EXERCISE:
Copy each line of the listing where the word "Mädchen" can be found.

RECORDS PROVIDED:
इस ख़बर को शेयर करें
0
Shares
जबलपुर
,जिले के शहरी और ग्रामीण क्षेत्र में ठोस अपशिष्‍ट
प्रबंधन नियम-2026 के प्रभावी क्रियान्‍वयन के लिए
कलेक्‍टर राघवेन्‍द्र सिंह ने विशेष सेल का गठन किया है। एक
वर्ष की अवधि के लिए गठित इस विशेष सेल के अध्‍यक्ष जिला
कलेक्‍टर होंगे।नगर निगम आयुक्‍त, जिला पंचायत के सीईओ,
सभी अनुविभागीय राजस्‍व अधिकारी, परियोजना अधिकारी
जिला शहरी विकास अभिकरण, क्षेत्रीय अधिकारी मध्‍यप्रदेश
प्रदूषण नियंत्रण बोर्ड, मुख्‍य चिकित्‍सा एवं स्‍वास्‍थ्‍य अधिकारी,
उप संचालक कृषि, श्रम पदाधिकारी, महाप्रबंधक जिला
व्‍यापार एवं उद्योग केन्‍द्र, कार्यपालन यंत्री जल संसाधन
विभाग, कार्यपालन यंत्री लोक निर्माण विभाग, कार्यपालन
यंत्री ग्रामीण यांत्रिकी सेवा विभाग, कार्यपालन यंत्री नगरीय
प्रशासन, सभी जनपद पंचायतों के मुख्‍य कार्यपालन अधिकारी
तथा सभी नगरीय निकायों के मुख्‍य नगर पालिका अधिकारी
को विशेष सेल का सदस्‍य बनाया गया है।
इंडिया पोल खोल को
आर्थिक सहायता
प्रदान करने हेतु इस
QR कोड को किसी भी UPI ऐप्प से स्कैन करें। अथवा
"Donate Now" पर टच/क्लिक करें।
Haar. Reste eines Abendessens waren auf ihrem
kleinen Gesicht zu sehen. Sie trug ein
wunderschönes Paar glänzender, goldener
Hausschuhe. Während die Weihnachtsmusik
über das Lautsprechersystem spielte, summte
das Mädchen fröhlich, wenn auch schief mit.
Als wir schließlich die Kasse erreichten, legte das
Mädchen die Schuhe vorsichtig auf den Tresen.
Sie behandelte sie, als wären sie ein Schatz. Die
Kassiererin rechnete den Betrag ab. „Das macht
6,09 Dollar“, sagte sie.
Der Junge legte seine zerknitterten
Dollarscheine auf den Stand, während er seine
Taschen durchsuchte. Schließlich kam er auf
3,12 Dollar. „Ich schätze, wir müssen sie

RESULT:
das Mädchen fröhlich, wenn auch schief mit.
Mädchen die Schuhe vorsichtig auf den Tresen.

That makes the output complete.